Question : Les essais cliniques peuvent-ils évaluer les changements au niveau des symptômes dont s’inquiètent les parents et intervenants d’enfants atteints d’autisme?

Mise en contexte : La plupart des essais cliniques sont fondés sur un ensemble de symptômes que les chercheurs souhaitent atténuer par la thérapie à l’étude. Si les chercheurs se penchent sur ces symptômes, une nouvelle orientation de cette philosophie s’impose. En effet, il existe un large écart entre la perception des chercheurs et les besoins réels des patients et familles concernés. Cette étude a donc tenté de cerner les symptômes qui préoccupaient les parents et intervenants d’enfants atteints d’autisme tout en tenant compte des objectifs visés par les praticiens/chercheurs en matière de traitement. Il ne s’agit pas d’une nouvelle étude, mais d’une perspective différente sur l’analyse des données sur les mêmes enfants participant à l’étude du RUPP sur la rispéridone (RUPP Risperidone study).

Participants : 101 enfants et adolescents atteints d’un TED ont participé à une étude sur la rispéridone en guise de traitement des comportements d’agression, d’auto-agression ou d’irritabilité. L’âge des participants varie entre 5 et 17 ans.

Conception : Essai contrôlé randomisé.

Méthodes : 49 des participants ont reçu un traitement actif, tandis que 52 ont reçu un traitement inactif ou placébo. Le test CGI-I (Clinical global impression of improvement), un test standardisé portant sur les difficultés de comportement, a été administré aux participants. Le praticien qui a administré le CGI-I aux participants sans savoir lesquels recevaient le traitement actif et lesquels recevaient le placébo a interviewé les parents aussi. Ces derniers devaient nommer un ou deux problèmes qui les préoccupent le plus chez leur enfant. Les symptômes ont été recherchés et décrits dans le cadre de l’étude, d’abord au début, puis à intervalles de 4 et de 8 semaines. Le praticien consignait le nombre de fois où ces symptômes étaient mentionnés, leur durée, leur gravité et à quel point ils entravaient leur vie familiale ou le fonctionnement de la personne atteinte. À l’issue de l’étude, cinq chercheurs ont examiné les données indépendamment et évalué le degré de changement des symptômes pendant la durée de l’étude. Trois évaluateurs ont donc déterminé si une amélioration s’était produite ou non.

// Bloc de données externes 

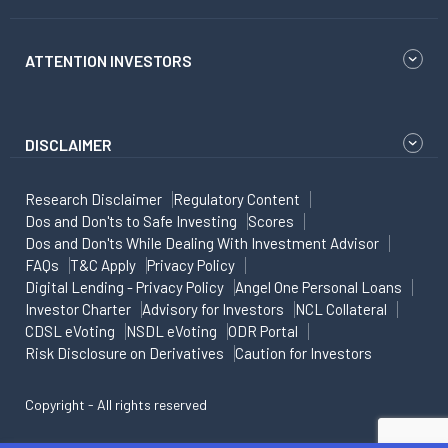
ATTENTION INVESTORS
DISCLAIMER
Research Disclaimer
Regulatory Content
Dos and Don'ts to Safe Investing
Scores
Dos and Don'ts While Dealing With Investment Advisor
FAQs
T&C Apply
Privacy Policy
Digital Lending - Privacy Policy
Angel One Personal Loans
Investor Charter
Advisory for Investors
NCL Collateral
CDSL eVoting
NSDL eVoting
ODR Portal
Risk Disclosure on Derivatives
Caution for Investors
Copyright - All rights reserved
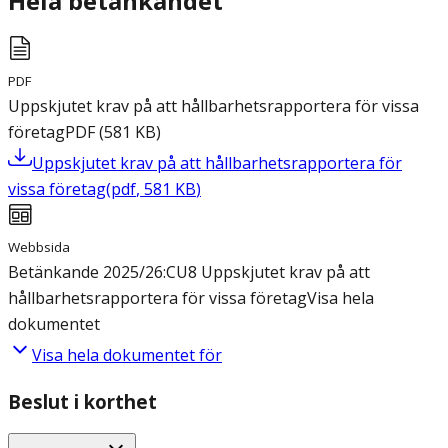
Hela betänkandet
PDF
Uppskjutet krav på att hållbarhetsrapportera för vissa
företag
PDF
(
581
KB
)
Uppskjutet krav på att hållbarhetsrapportera för
vissa företag
(
pdf
,
581
KB
)
Webbsida
Betänkande 2025/26:CU8 Uppskjutet krav på att
hållbarhetsrapportera för vissa företag
Visa hela
dokumentet
Visa hela dokumentet för
Beslut i korthet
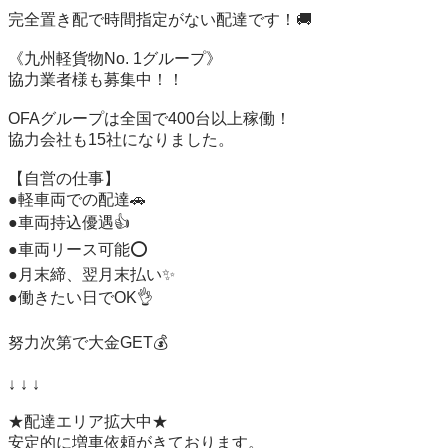
完全置き配で時間指定がない配達です！🚚

《九州軽貨物No. 1グループ》

協力業者様も募集中！！

OFAグループは全国で400台以上稼働！

協力会社も15社になりました。

【自営の仕事】

●軽車両での配達🚗

●車両持込優遇👍

●車両リース可能⭕️

●月末締、翌月末払い✨

●働きたい日でOK👌

努力次第で大金GET💰

↓ ↓ ↓

★配達エリア拡大中★

安定的に増車依頼がきております。
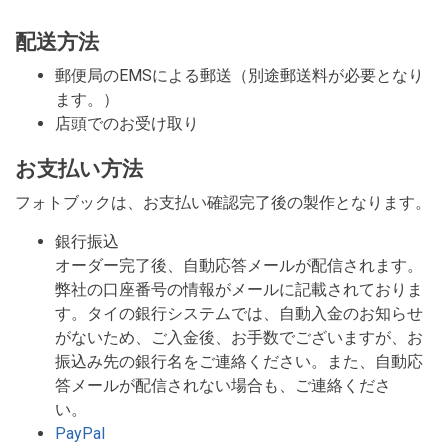
配送方法
郵便局のEMSによる郵送（別途郵送料が必要となり
ます。）
店頭でのお受け取り
お支払い方法
フォトブックは、お支払い確認完了後の製作となります。
銀行振込
オーダー完了後、自動応答メールが配信されます。
弊社の口座番号の情報がメールに記載されておりま
す。タイの銀行システムでは、自動入金のお知らせ
がないため、ご入金後、お手数でございますが、お
振込み先の銀行名をご連絡ください。また、自動応
答メールが配信されない場合も、ご連絡くださ
い。
PayPal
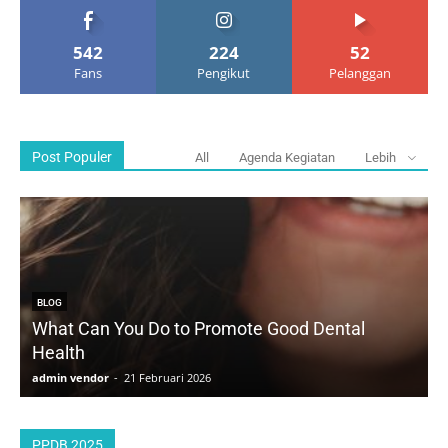
542
224
52
Fans
Pengikut
Pelanggan
Post Populer
All
Agenda Kegiatan
Lebih
BLOG
What Can You Do to Promote Good Dental
Health
D
admin vendor
-
21 Februari 2026
a
PPDB 2025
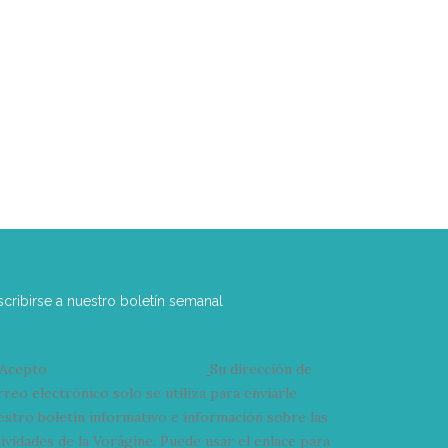
scribirse a nuestro boletín semanal
Acepto
condiciones y términos
Su dirección de
rreo electrónico solo se utiliza para enviarle
estro boletín informativo e información sobre las
tividades de la Vorágine. Puede usar el enlace para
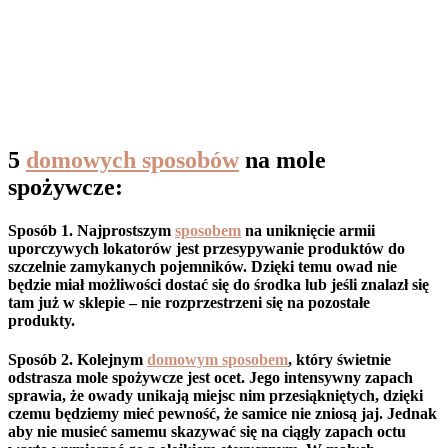
5
domowych sposobów
na mole
spożywcze:
Sposób 1.
Najprostszym
sposobem
na uniknięcie armii
uporczywych lokatorów jest przesypywanie produktów do
szczelnie zamykanych pojemników. Dzięki temu owad nie
będzie miał możliwości dostać się do środka lub jeśli znalazł się
tam już w sklepie – nie rozprzestrzeni się na pozostałe
produkty.
Sposób 2.
Kolejnym
domowym sposobem
, który świetnie
odstrasza mole spożywcze jest ocet. Jego intensywny zapach
sprawia, że owady unikają miejsc nim przesiąkniętych, dzięki
czemu będziemy mieć pewność, że samice nie zniosą jaj. Jednak
aby nie musieć samemu skazywać się na ciągły zapach octu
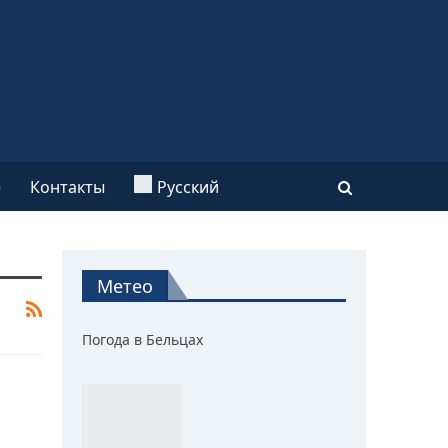
e
Контакты
Русский
Метео
Погода в Бельцах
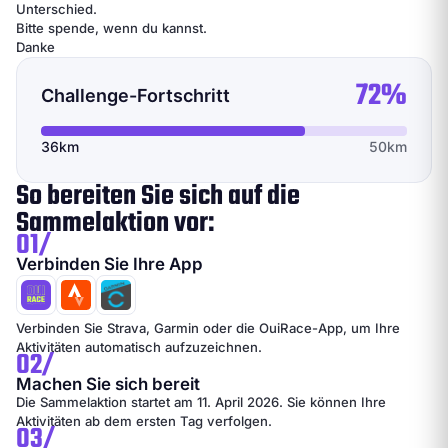
Unterschied.
Bitte spende, wenn du kannst.
Danke
72%
Challenge-Fortschritt
36km
50km
So bereiten Sie sich auf die
Sammelaktion vor:
01/
Verbinden Sie Ihre App
Verbinden Sie Strava, Garmin oder die OuiRace-App, um Ihre
Aktivitäten automatisch aufzuzeichnen.
02/
Machen Sie sich bereit
Die Sammelaktion startet am 11. April 2026. Sie können Ihre
Aktivitäten ab dem ersten Tag verfolgen.
03/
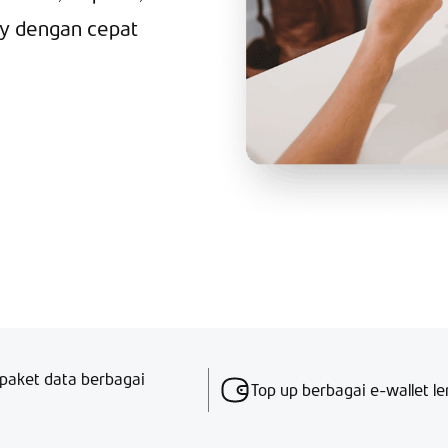
y dengan cepat
& paket data berbagai
Top up berbagai e-wallet l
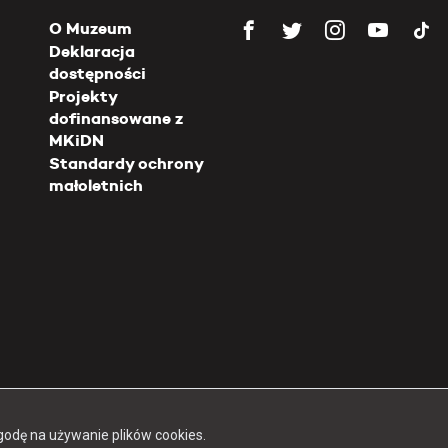
O Muzeum
Deklaracja
dostępności
Projekty
dofinansowane z
MKiDN
Standardy ochrony
małoletnich
Copyright 2026 Muzeum Powstania Warszawskiego
godę na używanie plików cookies.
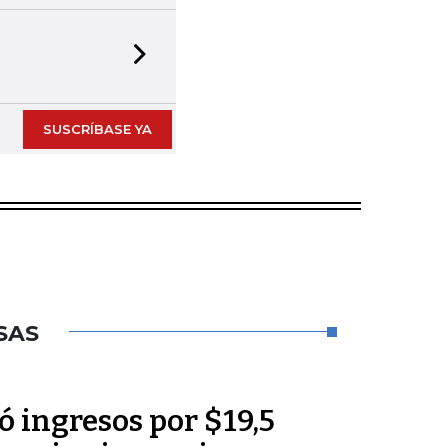
Next slide
SUSCRÍBASE YA
SAS
 ingresos por $19,5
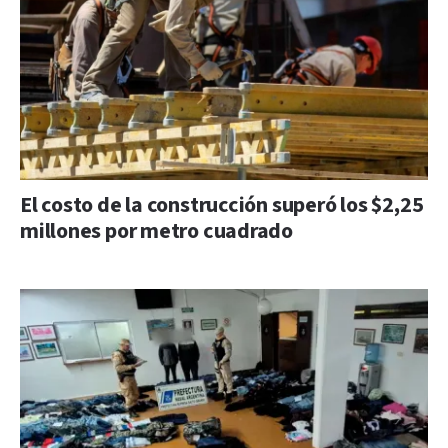
El costo de la construcción superó los $2,25
millones por metro cuadrado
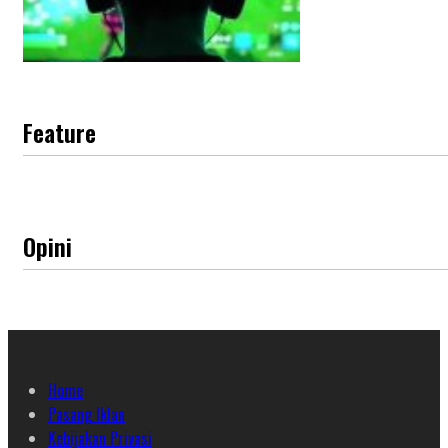
Feature
Opini
Home
Pasang Iklan
Kebijakan Privasi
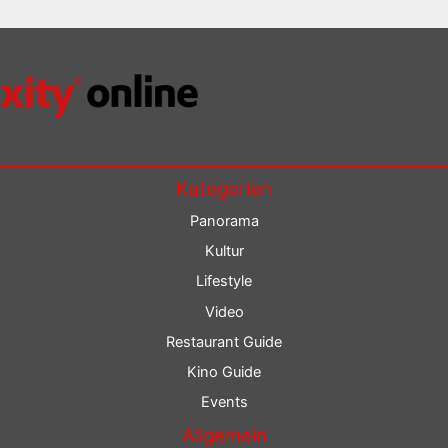
Kategorien
Panorama
Kultur
Lifestyle
Video
Restaurant Guide
Kino Guide
Events
Allgemein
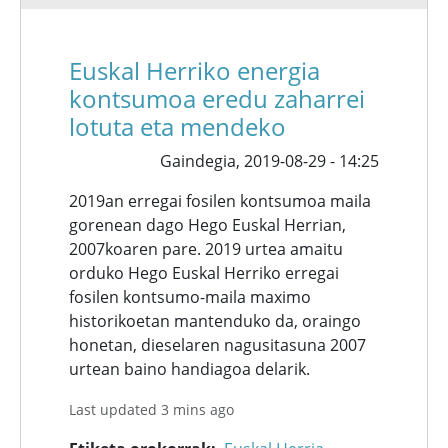
Euskal Herriko energia
kontsumoa eredu zaharrei
lotuta eta mendeko
Gaindegia,
2019-08-29 - 14:25
2019an erregai fosilen kontsumoa maila
gorenean dago Hego Euskal Herrian,
2007koaren pare. 2019 urtea amaitu
orduko Hego Euskal Herriko erregai
fosilen kontsumo-maila maximo
historikoetan mantenduko da, oraingo
honetan, dieselaren nagusitasuna 2007
urtean baino handiagoa delarik.
Last updated 3 mins ago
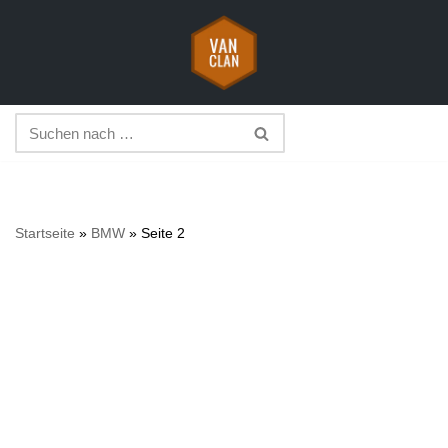
Zum
Inhalt
springen
Startseite
»
BMW
»
Seite 2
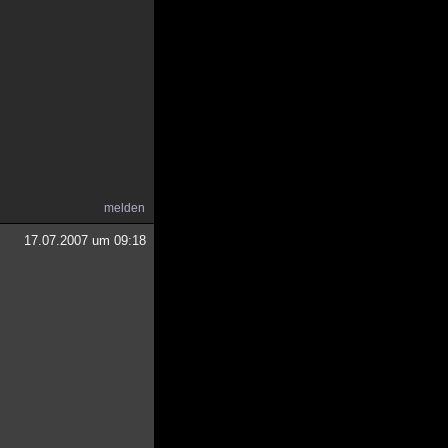
melden
17.07.2007 um 09:18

Principaux résultats : Les symptômes rapportés par les parents ont été classés selon les catégories suivantes : agression envers autrui, auto-agression, dommages/destruction matériels, crises de comportement, épisodes de cris, stéréotypie, et hyperactivité/impulsivité/agitation (p.1445). Les pointages des deux groupes ont été comparés. Avec le passage du temps et l’effet grandissant du médicament, les parents ont rapporté une amélioration des symptômes, les participants ayant connu une amélioration claire ou une amélioration considérable. L’amélioration des symptômes rapportée par les parents et celles qui ont été mises en évidence par le CGI-I étaient pratiquement identiques.

Conclusions : Cette étude a démontré que les difficultés de comportement rapportées par les parents peuvent être atténuées par l’entremise d’un essai clinique qui fait aussi appel à d’autres tests standardisés des symptômes en question. L’outil d’évaluation utilisé par les parents était facile à utiliser et fiable pour cerner les données recherchées. En outre, l’outil était également adéquat pour constater les changements apportés avec le temps.